Did the Dakka Dakka dance around the first deer I ever killed thanks to Bull of the woods !! the founding member of our fine hunting club, that was so long ago but a fine memory !!
Thanks ol` man get the ol` remington ready !! wish you all could here the story about the big duck basser the cable guy aint got sheet to compare to that story !! Just remember ol` boy love brought you into the woods and love took you out DAKKA DAKKA  thats swahele for kill  matter fact heard it last time I went  to turner field  there were tribes of them down there !!!!!!!!!!!


----------



## Mac (Sep 1, 2006)

Indian Lakes Sportsman's Club

We have nine lakes and find a few artifacts on the place.
Also, an old mound.


----------



## GunRights4US (Sep 1, 2006)

Thrasher Hunting Club - Washington county.


----------



## hwy22 (Sep 1, 2006)

Brockton Bow & Gun Club
1988-present


----------



## parkerman (Sep 1, 2006)

Hancock County
Turkey Ridge Hunting Club  1996-2002

Jasper County
Blue Sky Hunting Club  2003-present


----------



## 01Foreman400 (Sep 1, 2006)

Ruttin Buck Trophy Club Johnson and Laurens County.

Darrell


----------



## Stingray23 (Sep 1, 2006)

The Crazy Mule Hunting Club for years now affectionately known as Flat Creek Hunting Club in Meriwether est. 1996.


----------



## rip18 (Sep 1, 2006)

For the first 13 or 15 years I hunted, it was with the "White-tailed Sportsman's Club" 

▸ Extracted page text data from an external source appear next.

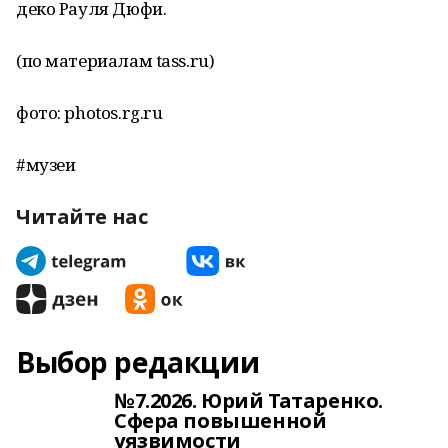
деко Рауля Дюфи.
(по материалам tass.ru)
фото: рhotos.rg.ru
#музеи
Читайте нас
Выбор редакции
№7.2026. Юрий Татаренко.
Сфера повышенной
уязвимости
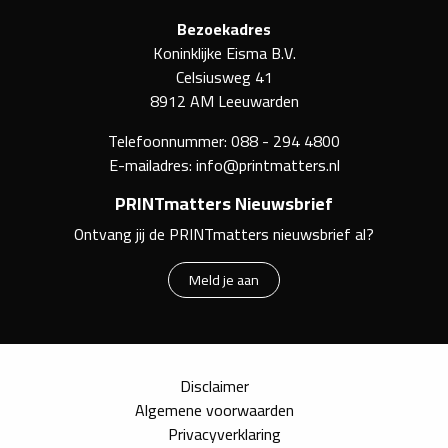
Bezoekadres
Koninklijke Eisma B.V.
Celsiusweg 41
8912 AM Leeuwarden
Telefoonnummer:
088 - 294 4800
E-mailadres:
info@printmatters.nl
PRINTmatters Nieuwsbrief
Ontvang jij de PRINTmatters nieuwsbrief al?
Meld je aan
Disclaimer
Algemene voorwaarden
Privacyverklaring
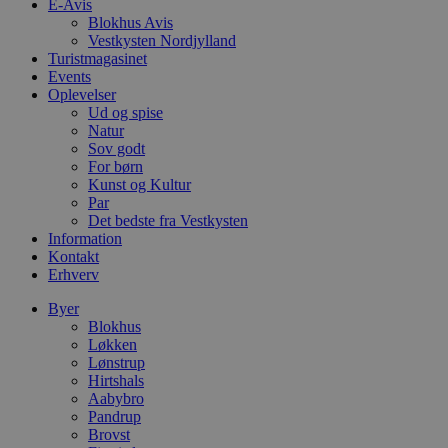
E-Avis
sekunder
b
Blokhus Avis
m
Vestkysten Nordjylland
b
u
Turistmagasinet
s
Events
s
Oplevelser
i
g
Ud og spise
d
Natur
f
Sov godt
h
For børn
y
f
Kunst og Kultur
m
Par
t
Det bedste fra Vestkysten
Information
PHPSESSID
Session
C
PHP.net
g
blokhus.dk
Kontakt
a
Erhverv
b
s
Byer
e
i
Blokhus
d
Løkken
o
Lønstrup
v
b
Hirtshals
D
Aabybro
e
Pandrup
g
Brovst
n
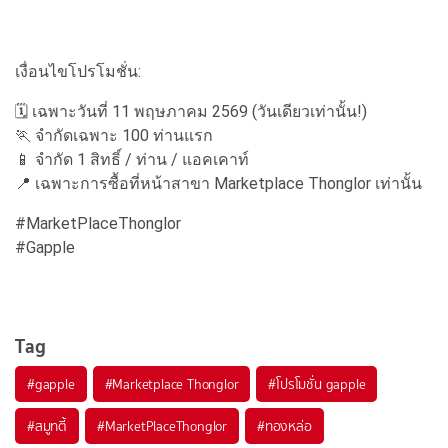
เงื่อนไขโปรโมชั่น:
🗓️ เฉพาะวันที่ 11 พฤษภาคม 2569 (วันเดียวเท่านั้น!)
🏃 จำกัดเฉพาะ 100 ท่านแรก
📱 จำกัด 1 สิทธิ์ / ท่าน / แอคเคาท์
📍 เฉพาะการซื้อที่หน้าสาขา Marketplace Thonglor เท่านั้น
#MarketPlaceThonglor
#Gapple
Tag
#
gapple
#
Marketplace Thonglor
#
โปรโมชั่น gapple
#
สมูทตี้
#
MarketPlaceThonglor
#
ทองหล่อ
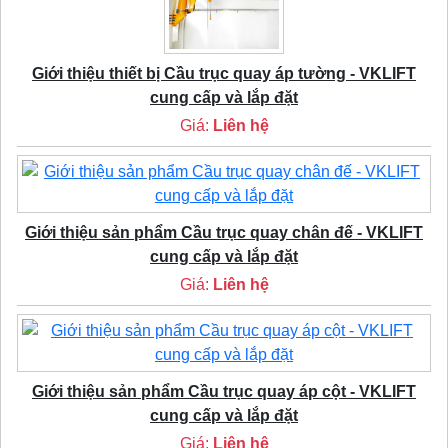
Giới thiệu thiết bị Cầu trục quay áp tường - VKLIFT
cung cấp và lắp đặt
Giá:
Liên hệ
Giới thiệu sản phẩm Cầu trục quay chân đế - VKLIFT
cung cấp và lắp đặt
Giá:
Liên hệ
Giới thiệu sản phẩm Cầu trục quay áp cột - VKLIFT
cung cấp và lắp đặt
Giá:
Liên hệ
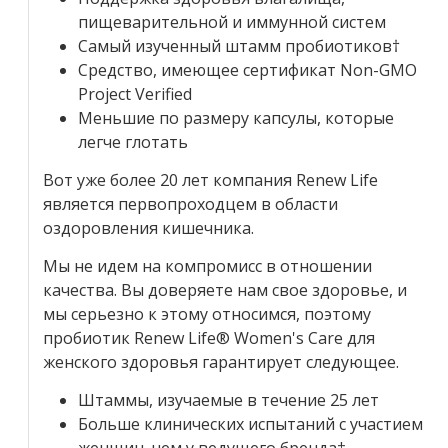
пищеварительной и иммунной систем
Самый изученный штамм пробиотиков†
Средство, имеющее сертификат Non-GMO
Project Verified
Меньшие по размеру капсулы, которые
легче глотать
Вот уже более 20 лет компания Renew Life
является первопроходцем в области
оздоровления кишечника.
Мы не идем на компромисс в отношении
качества. Вы доверяете нам свое здоровье, и
мы серьезно к этому относимся, поэтому
пробиотик Renew Life
® Women's Care для
женского здоровья гарантирует следующее.
Штаммы, изучаемые в течение 25 лет
Больше клинических испытаний с участием
женщин, чем у ведущего бренда
‡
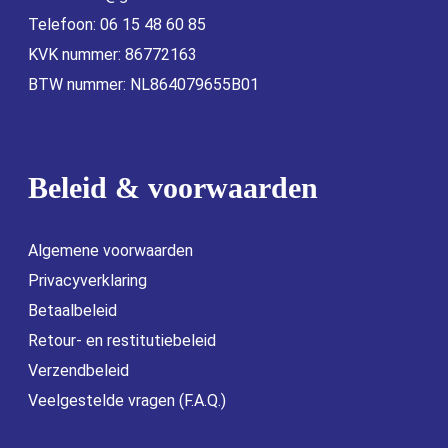
Telefoon: 06 15 48 60 85
KVK nummer: 86772163
BTW nummer: NL864079655B01
Beleid & voorwaarden
Algemene voorwaarden
Privacyverklaring
Betaalbeleid
Retour- en restitutiebeleid
Verzendbeleid
Veelgestelde vragen (F.A.Q.)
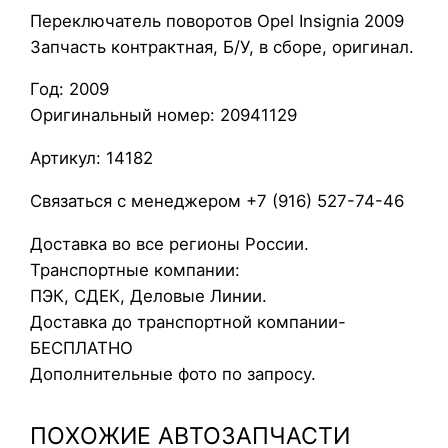
Переключатель поворотов Opel Insignia 2009
р
Запчасть контрактная, Б/У, в сборе, оригинал.
е
к
Год: 2009
л
Оригинальный номер: 20941129
ю
ч
Артикул: 14182
а
Связаться с менеджером +7 (916) 527-74-46
т
е
Доставка во все регионы России.
л
Транспортные компании:
ь
ПЭК, СДЕК, Деловые Линии.
п
Доставка до транспортной компании-
о
БЕСПЛАТНО
в
Дополнительные фото по запросу.
о
р
ПОХОЖИЕ АВТОЗАПЧАСТИ
о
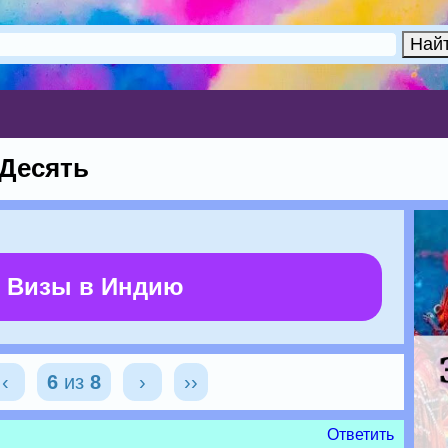
 Десять
 Визы в Индию
‹
6
из
8
›
››
Ответить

I sure miss some of those guys.  They were true sportsmen.  I started going out there when I was either 3 or 5 depending on which parent's version you believe...  I sure learned a lot from those guys.


----------



## HenryHunter (Sep 1, 2006)

Buckrun Hunting Club..... Putnam County.


----------



## Milkman (Jul 21, 2010)

Bump to help with the pre-season jitters


----------



## Redneck Maguiver (Jul 21, 2010)

Not fancy but it worked...

The .44 BUNCH


----------



## ted_BSR (Jul 21, 2010)

The Buck Snort Resort (BSR)


----------



## Luckybuck (Jul 21, 2010)

1.  Lead and Feather  Jones County
2.  Lucky 5  Jasper County
3.  No name Dublin Laurens County
4.  300 Mag Troup County
5.  Lucky buck Heard and Meriwether County


----------



## snookdoctor (Jul 21, 2010)

We all hunt from elevated stands so it makes sense, although you don't want to say it too fast......

Below me hunt club


----------



## RUTTNBUCK (Jul 21, 2010)

Used to be in a hunting club called "Crazy 8 Hunting Club" In Whitesburg Ga..............Yes there was eight of us!!


----------



## gobbleinwoods (Jul 22, 2010)

Hunted in a club outside of Savannah a decade ago where most ran dogs but a few of us used stands the dogs sure did disturb the name:  Tranquility HC


----------



## Joker (Jul 22, 2010)

Murder Creek


----------



## Laman (Jul 22, 2010)

Not mine but saw a decal on a truck for the "What Fence?" hunting club. 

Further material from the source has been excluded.